Just this update from a recent installation in a very poor reception area... My daughter lives in an area where analog reception is very ghosty and with snow. Antennaweb.org predicted that no digital signals would be received at this location. I purchased the Insignia (Zenith) box and a CM4221 4-Bay bow tie antenna, and installed a homebrew pre-amp with a 3.5 dB noise figure at the antenna. The antenna is installed in the attic, pointed towards Washington DC. The Insignia receives all of the Washington stations with no breakups.

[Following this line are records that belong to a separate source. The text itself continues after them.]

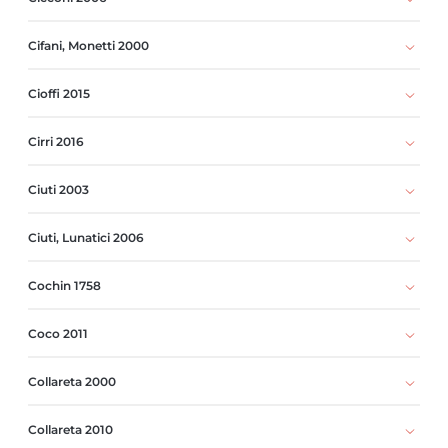
Cifani, Monetti 2000
Cioffi 2015
Cirri 2016
Ciuti 2003
Ciuti, Lunatici 2006
Cochin 1758
Coco 2011
Collareta 2000
Collareta 2010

The Insignia/Zenith really is a very good DTV converter. If you're waiting for an analog pass through box, you might want to wait for the Zenith DTT901. It's due to hit the stores in mid-July (Radio Shack told me they will accept phone orders with coupons on July 15). This new Zenith DTV converter has the latest LG chip set so you get the great reception with analog pass through.


----------



## ziggy29 (Nov 18, 2004)

Scott in FL said:


> Antennaweb.org predicted that no digital signals would be received at this location. I purchased the Insignia (Zenith) box and a CM4221 4-Bay bow tie antenna, and installed a homebrew pre-amp with a 3.5 dB noise figure at the antenna. The antenna is installed in the attic, pointed towards Washington DC. The Insignia receives all of the Washington stations with no breakups.


Antennaweb tends to be overly conservative and often doesn't list many channels that you will likely be able to receive.


----------



## gfrang (Aug 30, 2007)

I have 2 Zenith DTT900 boxes one i have hooked up to a 16 in tv in the kitchen.It works really good, i think it has the LG chipset ,fast channel changes.It doesn't have analog pass through but i think that you can split the antenna line coming into the box and go to rf in to tv or recorder.It only has a two program guide i would like to try a TR40 box when it comes out seen a video and it looks really nice.Before i got the box i had the tv slaved from my h-20 in the bedroom with a rf modulator worked but not too well,what i would like to try is a digital agile modulator to the Zenith box.


----------



## arxaw (Jul 13, 2003)

Go to Radioshack or Circuit city and get the best box available for weak signals in fringe areas, the *Zenith DTT900 or DTT901*. Or go to BestBuy and get the *Insignia*. It's BestBuy's store brand of the exact same high performing Zenith box.

The guy at Radioshack you talked to is a complete idiot.


----------